Friday, April 29, 2016

"Every day I was an adjunct was better than when I was a waitress, but sadly, I made more hourly by asking what type of tequila people wanted in their margaritas than I did helping people read, write and think.”

Adjunct professors living below the poverty line: a case study in Seattle.

Elsevier's fear turns to panic as everyone, everywhere downloads pirated academic papers from SciHub

The apocalypse is drawing near.

Public Citizen sues the FDA

About time, too.  What possible public interest could be served by hiding the conflicts of interest of FDA experts?

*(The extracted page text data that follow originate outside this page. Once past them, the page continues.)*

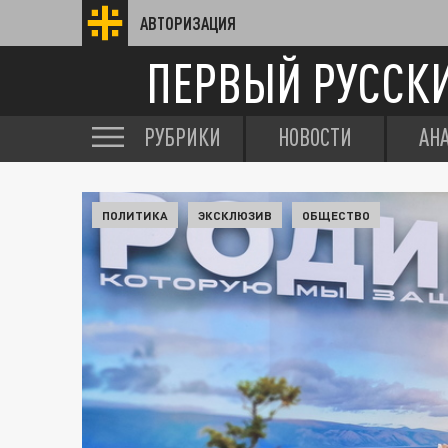
АВТОРИЗАЦИЯ
ПЕРВЫЙ РУССК
РУБРИКИ
НОВОСТИ
АН
ПОЛИТИКА
ЭКСКЛЮЗИВ
ОБЩЕСТВО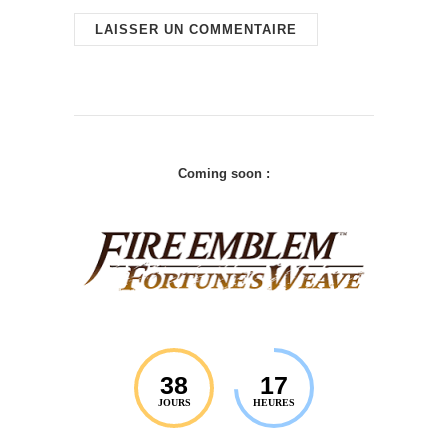
Coming soon :
38
17
JOURS
HEURES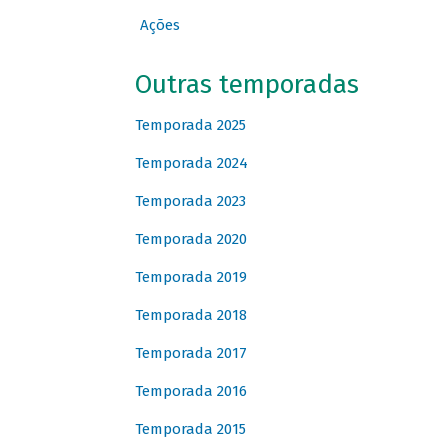
Ações
Outras temporadas
Temporada 2025
Temporada 2024
Temporada 2023
Temporada 2020
Temporada 2019
Temporada 2018
Temporada 2017
Temporada 2016
Temporada 2015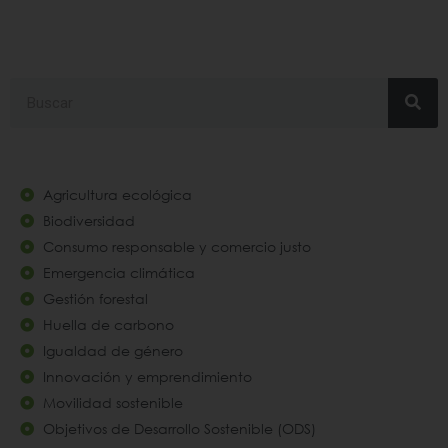
Search
Agricultura ecológica
Biodiversidad
Consumo responsable y comercio justo
Emergencia climática
Gestión forestal
Huella de carbono
Igualdad de género
Innovación y emprendimiento
Movilidad sostenible
Objetivos de Desarrollo Sostenible (ODS)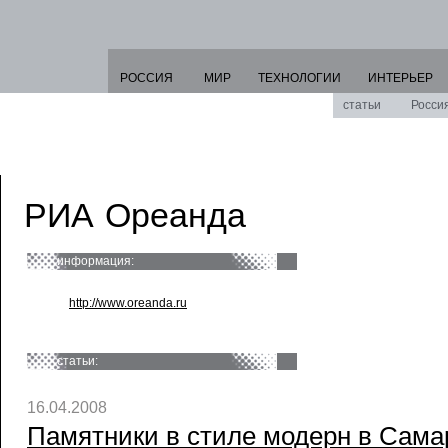
РОССИЯ
МИР
ТЕХНОЛОГИИ
ИНТЕРЬЕР
статьи
Росси
РИА Ореанда
информация:
http://www.oreanda.ru
статьи:
16.04.2008
Памятники в стиле модерн в Сама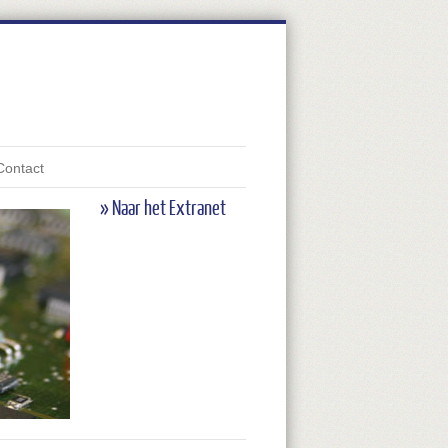
Contact
» Naar het Extranet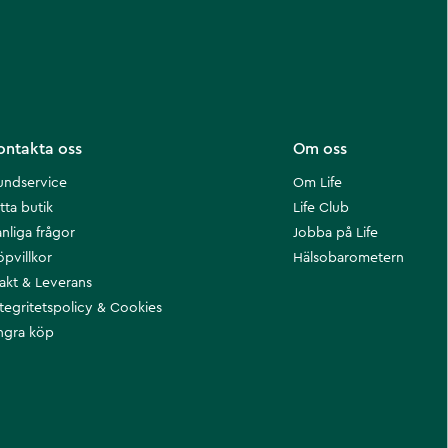
ontakta oss
Om oss
undservice
Om Life
tta butik
Life Club
nliga frågor
Jobba på Life
öpvillkor
Hälsobarometern
rakt & Leverans
ntegritetspolicy & Cookies
ngra köp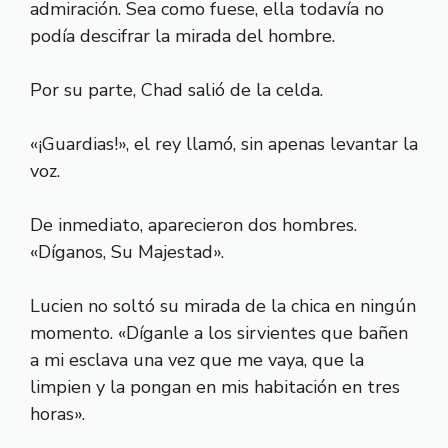
admiración. Sea como fuese, ella todavía no
podía descifrar la mirada del hombre.
Por su parte, Chad salió de la celda.
«¡Guardias!», el rey llamó, sin apenas levantar la
voz.
De inmediato, aparecieron dos hombres.
«Díganos, Su Majestad».
Lucien no soltó su mirada de la chica en ningún
momento. «Díganle a los sirvientes que bañen
a mi esclava una vez que me vaya, que la
limpien y la pongan en mis habitación en tres
horas».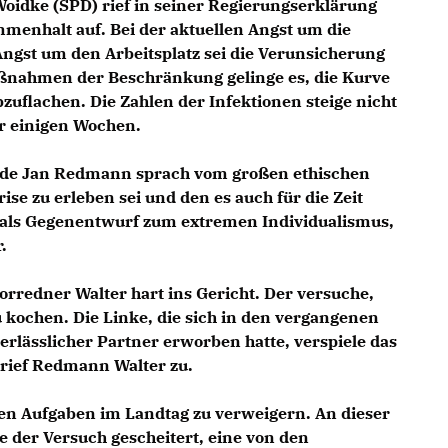
oidke (SPD) rief in seiner Regierungserklärung
menhalt auf. Bei der aktuellen Angst um die
ngst um den Arbeitsplatz sei die Verunsicherung
aßnahmen der Beschränkung gelinge es, die Kurve
zuflachen. Die Zahlen der Infektionen steige nicht
r einigen Wochen.
nde Jan Redmann sprach vom großen ethischen
se zu erleben sei und den es auch für die Zeit
 als Gegenentwurf zum extremen Individualismus,
.
rredner Walter hart ins Gericht. Der versuche,
u kochen. Die Linke, die sich in den vergangenen
erlässlicher Partner erworben hatte, verspiele das
 rief Redmann Walter zu.
hren Aufgaben im Landtag zu verweigern. An dieser
e der Versuch gescheitert, eine von den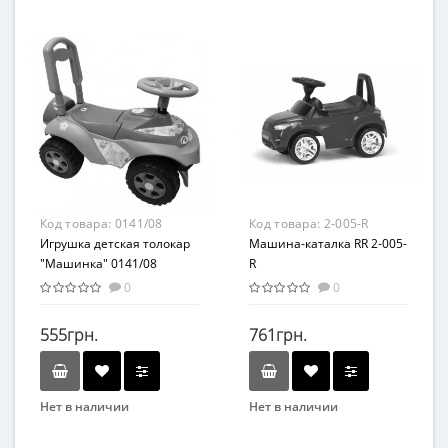
Бренд
Бренд
Метр+
Colorplast
Возрастная группа
От 1 года
Материал
Плюш
Код товара:
0141/08
Код товара:
2-005-R
Игрушка детская толокар
Машина-каталка RR 2-005-
"Машинка" 0141/08
R
0
0
555грн.
761грн.
Нет в наличии
Нет в наличии
Бренд
Бренд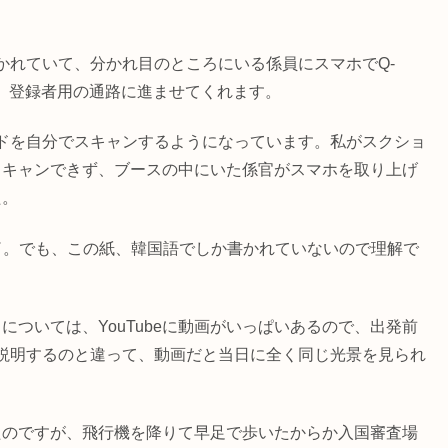
かれていて、分かれ目のところにいる係員にスマホでQ-
と、登録者用の通路に進ませてくれます。
コードを自分でスキャンするようになっています。私がスクショ
スキャンできず、ブースの中にいた係官がスマホを取り上げ
た。
了。でも、この紙、韓国語でしか書かれていないので理解で
きについては、YouTubeに動画がいっぱいあるので、出発前
説明するのと違って、動画だと当日に全く同じ光景を見られ
けたのですが、飛行機を降りて早足で歩いたからか入国審査場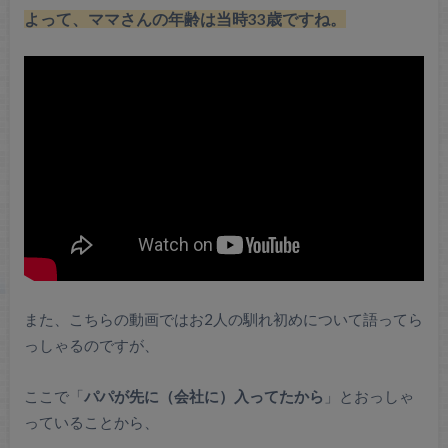
よって、ママさんの年齢は当時33歳ですね。
また、こちらの動画ではお2人の馴れ初めについて語ってら
っしゃるのですが、
ここで「
パパが先に（会社に）入ってたから
」とおっしゃ
っていることから、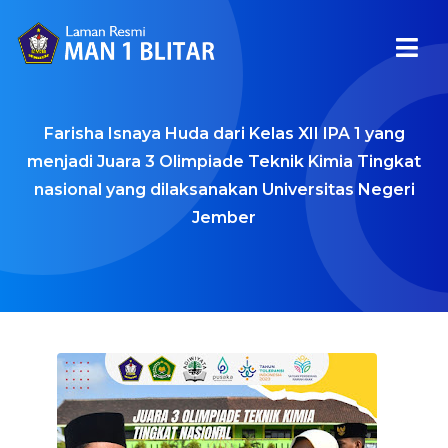
Farisha Isnaya Huda dari Kelas XII IPA 1 yang
menjadi Juara 3 Olimpiade Teknik Kimia Tingkat
nasional yang dilaksanakan Universitas Negeri
Jember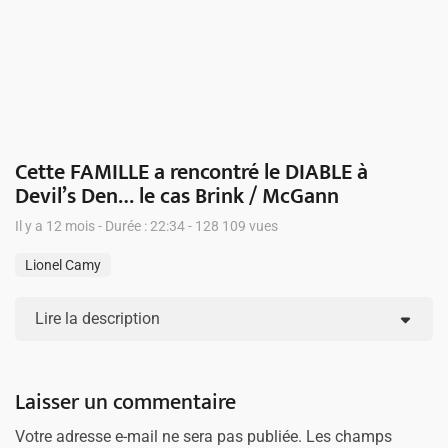
Cette FAMILLE a rencontré le DIABLE à
Devil’s Den… le cas Brink / McGann
Il y a 12 mois - Durée : 22:34 - 128 109 vues
Lionel Camy
Lire la description
Laisser un commentaire
Votre adresse e-mail ne sera pas publiée.
Les champs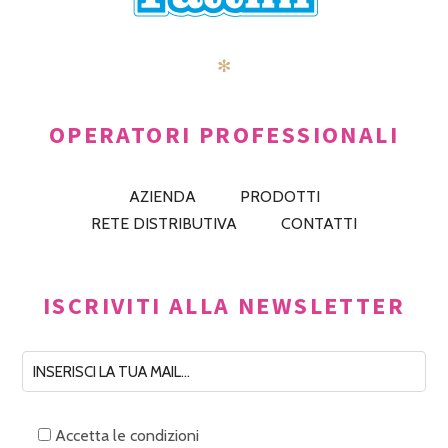
✻
OPERATORI PROFESSIONALI
AZIENDA
PRODOTTI
RETE DISTRIBUTIVA
CONTATTI
ISCRIVITI ALLA NEWSLETTER
Accetta le condizioni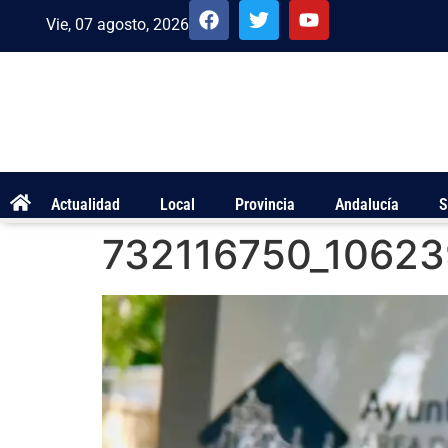
Vie, 07 agosto, 2026
Actualidad
Local
Provincia
Andalucía
S
732116750_1062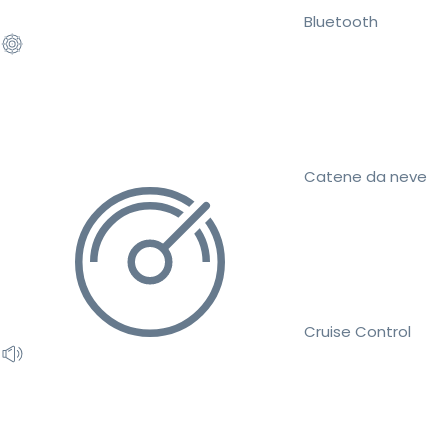
Bluetooth
Catene da neve
Cruise Control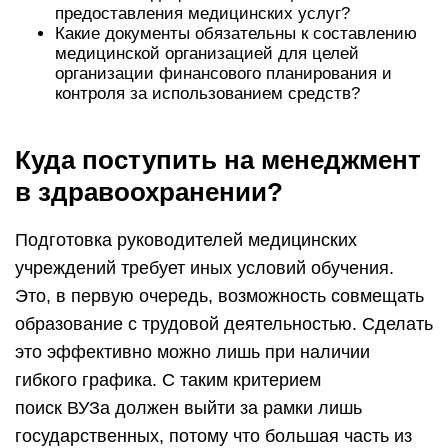
предоставления медицинских услуг?
Какие документы обязательны к составлению
медицинской организацией для целей
организации финансового планирования и
контроля за использованием средств?
Куда поступить на менеджмент
в здравоохранении?
Подготовка руководителей медицинских
учреждений требует иных условий обучения.
Это, в первую очередь, возможность совмещать
образование с трудовой деятельностью. Сделать
это эффективно можно лишь при наличии
гибкого графика. С таким критерием
поиск ВУЗа должен выйти за рамки лишь
государственных, потому что большая часть из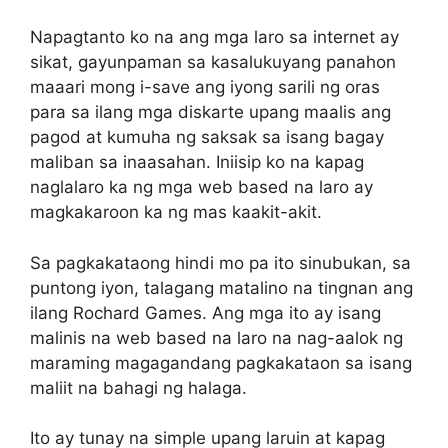
Napagtanto ko na ang mga laro sa internet ay
sikat, gayunpaman sa kasalukuyang panahon
maaari mong i-save ang iyong sarili ng oras
para sa ilang mga diskarte upang maalis ang
pagod at kumuha ng saksak sa isang bagay
maliban sa inaasahan. Iniisip ko na kapag
naglalaro ka ng mga web based na laro ay
magkakaroon ka ng mas kaakit-akit.
Sa pagkakataong hindi mo pa ito sinubukan, sa
puntong iyon, talagang matalino na tingnan ang
ilang Rochard Games. Ang mga ito ay isang
malinis na web based na laro na nag-aalok ng
maraming magagandang pagkakataon sa isang
maliit na bahagi ng halaga.
Ito ay tunay na simple upang laruin at kapag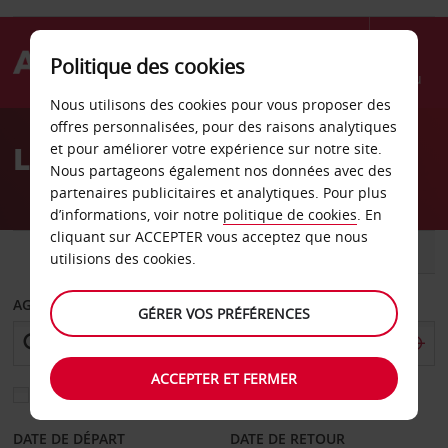
Politique des cookies
Menu
Nous utilisons des cookies pour vous proposer des
Welcome
offres personnalisées, pour des raisons analytiques
to
Location de voiture Chico
et pour améliorer votre expérience sur notre site.
Avis
Nous partageons également nos données avec des
partenaires publicitaires et analytiques. Pour plus
d’informations, voir notre
politique de cookies
. En
cliquant sur ACCEPTER vous acceptez que nous
VOITURE
UTILITAIRE
utilisions des cookies.
AGENCE DE DÉPART
GÉRER VOS PRÉFÉRENCES
ACCEPTER ET FERMER
Sélectionnez une autre agence de retour
DATE DE DÉPART
DATE DE RETOUR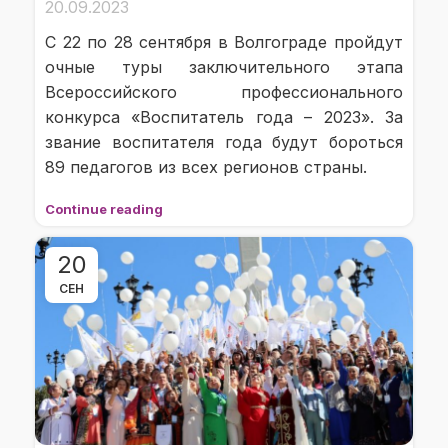
20.09.2023
С 22 по 28 сентября в Волгограде пройдут
очные туры заключительного этапа
Всероссийского профессионального
конкурса «Воспитатель года – 2023». За
звание воспитателя года будут бороться
89 педагогов из всех регионов страны.
Continue reading
20
СЕН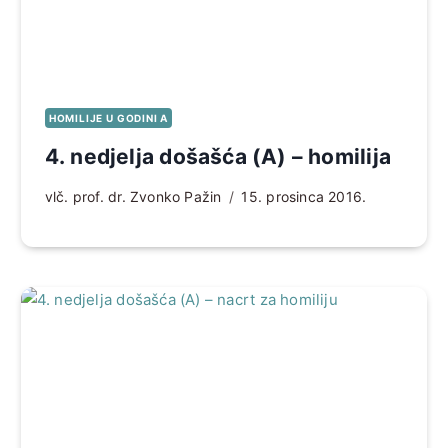
HOMILIJE U GODINI A
4. nedjelja došašća (A) – homilija
vlč. prof. dr. Zvonko Pažin
15. prosinca 2016.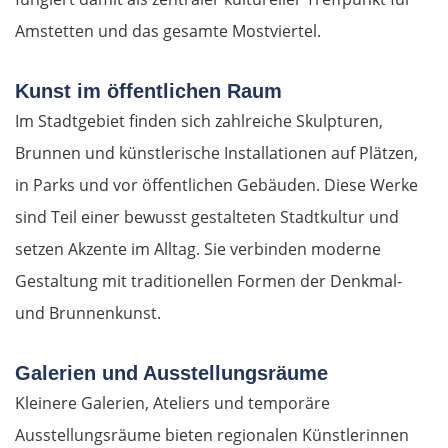
Amstetten und das gesamte Mostviertel.
Kunst im öffentlichen Raum
Im Stadtgebiet finden sich zahlreiche Skulpturen,
Brunnen und künstlerische Installationen auf Plätzen,
in Parks und vor öffentlichen Gebäuden. Diese Werke
sind Teil einer bewusst gestalteten Stadtkultur und
setzen Akzente im Alltag. Sie verbinden moderne
Gestaltung mit traditionellen Formen der Denkmal-
und Brunnenkunst.
Galerien und Ausstellungsräume
Kleinere Galerien, Ateliers und temporäre
Ausstellungsräume bieten regionalen Künstlerinnen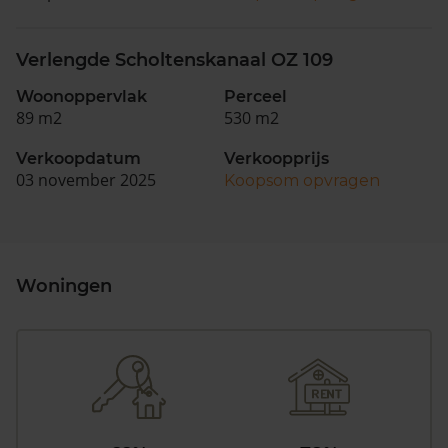
Verlengde Scholtenskanaal OZ 109
Woonoppervlak
Perceel
89 m2
530 m2
Verkoopdatum
Verkoopprijs
03 november 2025
Koopsom opvragen
Woningen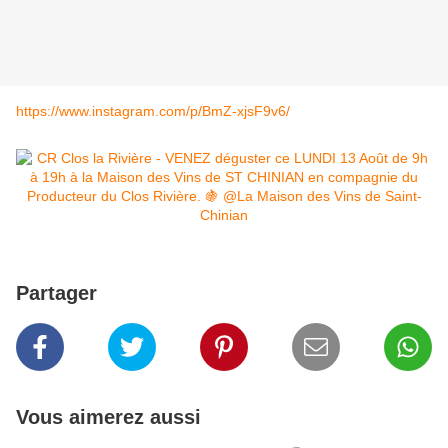
https://www.instagram.com/p/BmZ-xjsF9v6/
Partager
Vous aimerez aussi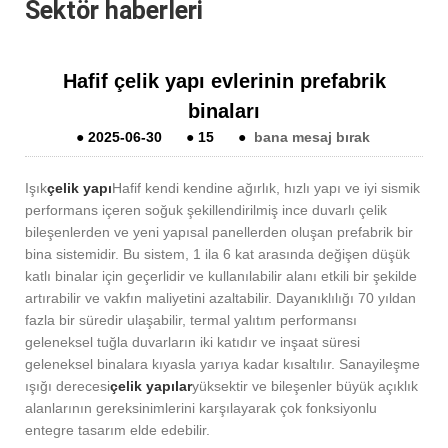
Sektör haberleri
Hafif çelik yapı evlerinin prefabrik
binaları
●
2025-06-30
●
15
●
bana mesaj bırak
Işık
çelik yapı
Hafif kendi kendine ağırlık, hızlı yapı ve iyi sismik
performans içeren soğuk şekillendirilmiş ince duvarlı çelik
bileşenlerden ve yeni yapısal panellerden oluşan prefabrik bir
bina sistemidir. Bu sistem, 1 ila 6 kat arasında değişen düşük
katlı binalar için geçerlidir ve kullanılabilir alanı etkili bir şekilde
artırabilir ve vakfın maliyetini azaltabilir. Dayanıklılığı 70 yıldan
fazla bir süredir ulaşabilir, termal yalıtım performansı
geleneksel tuğla duvarların iki katıdır ve inşaat süresi
geleneksel binalara kıyasla yarıya kadar kısaltılır. Sanayileşme
ışığı derecesi
çelik yapılar
yüksektir ve bileşenler büyük açıklık
alanlarının gereksinimlerini karşılayarak çok fonksiyonlu
entegre tasarım elde edebilir.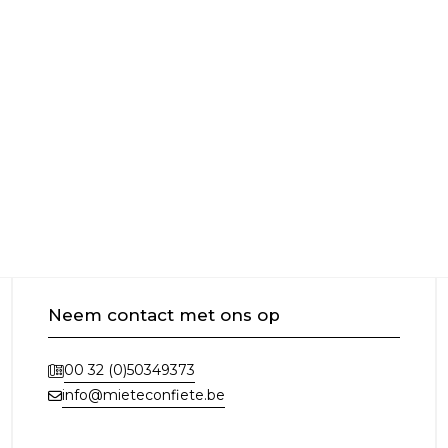
Neem contact met ons op
00 32 (0)50349373
info@mieteconfiete.be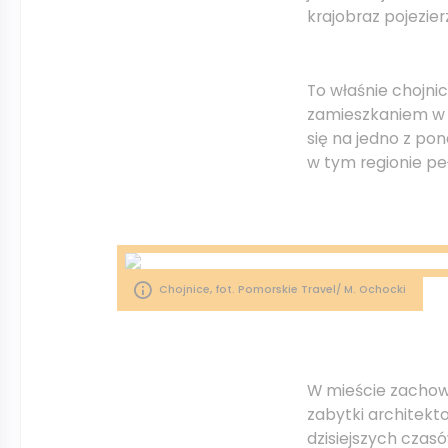
krajobraz pojezie
To właśnie chojni
zamieszkaniem w 
się na jedno z pon
w tym regionie pe
Chojnice, fot. Pomorskie Travel/ M. Ochocki
W mieście zachow
zabytki architekt
dzisiejszych czasó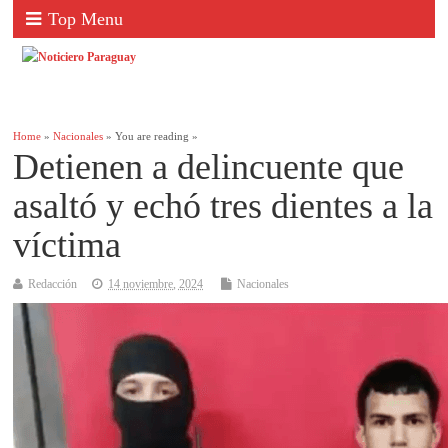
Top Menu
Home
»
Nacionales
» You are reading »
Detienen a delincuente que
asaltó y echó tres dientes a la
víctima
Redacción
14 noviembre, 2024
Nacionales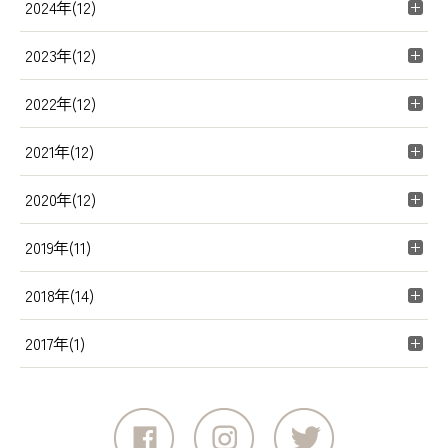
2024年(12)
2023年(12)
2022年(12)
2021年(12)
2020年(12)
2019年(11)
2018年(14)
2017年(1)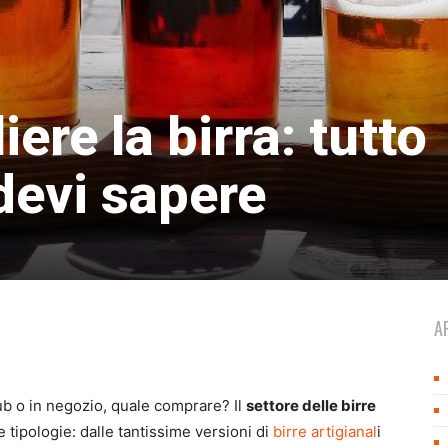
ere la birra: tutto
devi sapere
A
ub o in negozio, quale comprare? Il
settore delle birre
e tipologie: dalle tantissime versioni di
birre artigianal
i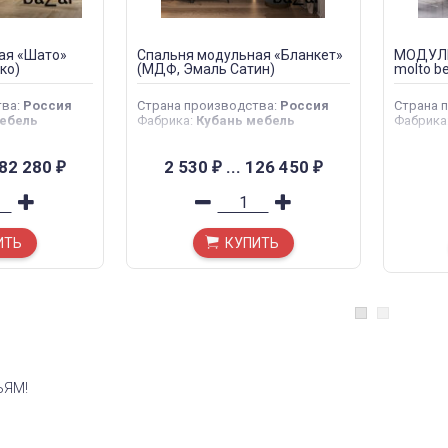
ая «Шато»
Спальня модульная «Бланкет»
МОДУЛЬ
ко)
(МДФ, Эмаль Сатин)
molto be
тва
:
Россия
Страна производства
:
Россия
Страна 
ебель
Фабрика
:
Кубань мебель
Фабрика
82 280
2 530
...
126 450
₽
₽
₽
ИТЬ
КУПИТЬ
ЬЯМ!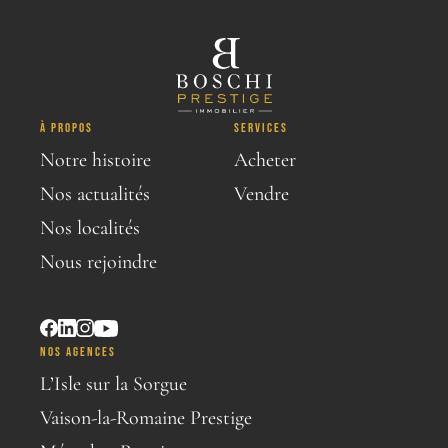
À PROPOS
SERVICES
Notre histoire
Acheter
Nos actualités
Vendre
Nos localités
Nous rejoindre
NOS AGENCES
L’Isle sur la Sorgue
Vaison-la-Romaine Prestige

Public Citizen says that at one point, the FDA said that its practice is to “categorically redact” certain information from resumes, including "nongovernment funded grants; pending clinical trials; pending publications; dates degrees were conferred; medical board and professional association certification numbers; names of graduate or doctoral students supervised; military service; and information related to hobbies and outside activities."

Tuesday, April 26, 2016

Prison guards in Florida tortured and killed mentally ill inmates, but the psychiatric staff was too afraid to speak out

In The New Yorker, Eyal Press has written an explosive investigative report on the abuse of mentally ill prisoners in Florida, drawing largely on the testimony of Harriet Krzykowski, a former psychiatric staff member at the Dade Correctional Institution.

If you have a conscience, this one will make you very angry.

For years, UNC whistleblower taped conversations about academic fraud with dismissive administrators

Doing her best Alexander Butterfield impression, University of North Carolina whistleblower Mary Willingham just dropped this bombshell on the Paper Class Inc. website:

"We will soon be posting to this website transcripts of audiotapes recording the conversations Mary Willingham had with a succession of influential leaders between 2010 and 2014. What those transcripts show, we believe, is a leadership cohort so in thrall to the athletic program that it was aggressively uninterested in learning what a whistleblowing insider might have to teach academic officers. With remarkable consistency, the questions and comments they offered were limited, hostile, defensive, and dismissive. Why? Stay tuned."

"Evolution of a culture and practice in which patient safety gradually, and unintentionally, became subservient to research demands."

Sound familiar?

This time it's not the University of Minnesota, but the National Institutes of Health Clinical Center, where a working group has found some alarming threats to patient safety.